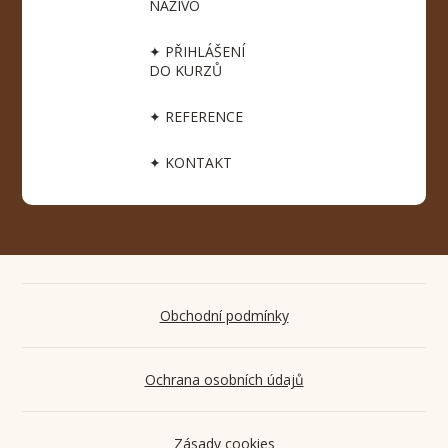
NAŽIVO
✦ PŘIHLÁŠENÍ
DO KURZŮ
✦ REFERENCE
✦ KONTAKT
Obchodní podmínky
Ochrana osobních údajů
Zásady cookies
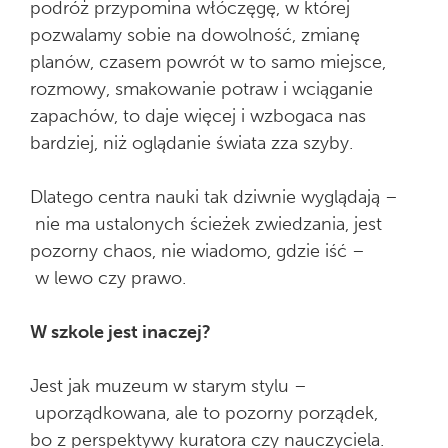
podróż przypomina włóczęgę, w której
pozwalamy sobie na dowolność, zmianę
planów, czasem powrót w to samo miejsce,
rozmowy, smakowanie potraw i wciąganie
zapachów, to daje więcej i wzbogaca nas
bardziej, niż oglądanie świata zza szyby.
Dlatego centra nauki tak dziwnie wyglądają –
nie ma ustalonych ścieżek zwiedzania, jest
pozorny chaos, nie wiadomo, gdzie iść –
w lewo czy prawo.
W szkole jest inaczej?
Jest jak muzeum w starym stylu –
uporządkowana, ale to pozorny porządek,
bo z perspektywy kuratora czy nauczyciela.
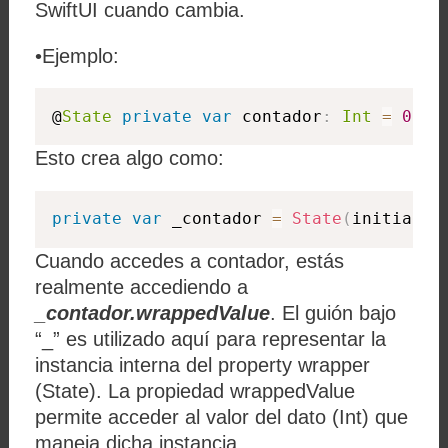
SwiftUI cuando cambia.
•Ejemplo:
@
State
private
var
 contador
:
Int
=
0
Esto crea algo como:
private
var
 _contador 
=
State
(
initialVa
Cuando accedes a
contador
, estás
realmente accediendo a
_contador.wrappedValue
. El guión bajo
“_” es utilizado aquí para representar la
instancia interna del property wrapper
(State). La propiedad wrappedValue
permite acceder al valor del dato (Int) que
maneja dicha instancia.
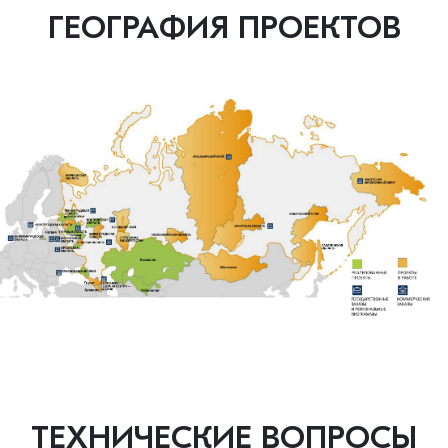
ГЕОГРАФИЯ ПРОЕКТОВ
ТЕХНИЧЕСКИЕ ВОПРОСЫ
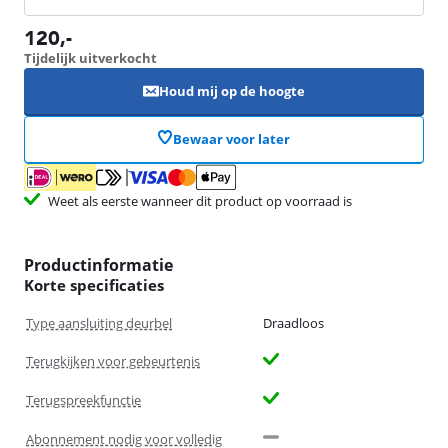
120
,-
Tijdelijk uitverkocht
Houd mij op de hoogte
Bewaar voor later
Weet als eerste wanneer dit product op voorraad is
Productinformatie
Korte specificaties
Type aansluiting deurbel
Draadloos
Terugkijken voor gebeurtenis
Terugspreekfunctie
Abonnement nodig voor volledig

----

- [WHAT IS REQUIRED]:
Omit the pictures, then give every record back exactly as it stands.

- [EXERCISE ANSWER]:
NAŽIVO
✦ PŘIHLÁŠENÍ
DO KURZŮ
✦ REFERENCE
✦ KONTAKT
Obchodní podmínky
Ochrana osobních údajů
Zásady cookies
podróż przypomina włóczęgę, w której
pozwalamy sobie na dowolność, zmianę
planów, czasem powrót w to samo miejsce,
rozmowy, smakowanie potraw i wciąganie
zapachów, to daje więcej i wzbogaca nas
bardziej, niż oglądanie świata zza szyby.
Dlatego centra nauki tak dziwnie wyglądają –
nie ma ustalonych ścieżek zwiedzania, jest
pozorny chaos, nie wiadomo, gdzie iść –
w lewo czy prawo.
W szkole jest inaczej?
Jest jak muzeum w starym stylu –
uporządkowana, ale to pozorny porządek,
bo z perspektywy kuratora czy nauczyciela.
SwiftUI cuando cambia.
•Ejemplo:
@
State
private
var
 contador
:
Int
=
0
Esto crea algo como:
private
var
 _contador 
=
State
(
initialVa
Cuando accedes a
contador
, estás
realmente accediendo a
_contador.wrappedValue
. El guión bajo
“_” es utilizado aquí para representar la
instancia interna del property wrapper
(State). La propiedad wrappedValue
permite acceder al valor del dato (Int) que
maneja dicha instancia.
ГЕОГРАФИЯ ПРОЕКТОВ
ТЕХНИЧЕСКИЕ ВОПРОСЫ
120
,-
Tijdelijk uitverkocht
Houd mij op de hoogte
Bewaar voor later
Weet als eerste wanneer dit product op voorraad is
Productinformatie
Korte specificaties
Type aansluiting deurbel
Draadloos
Terugkijken voor gebeurtenis
Terugspreekfunctie
Abonnement nodig voor volledig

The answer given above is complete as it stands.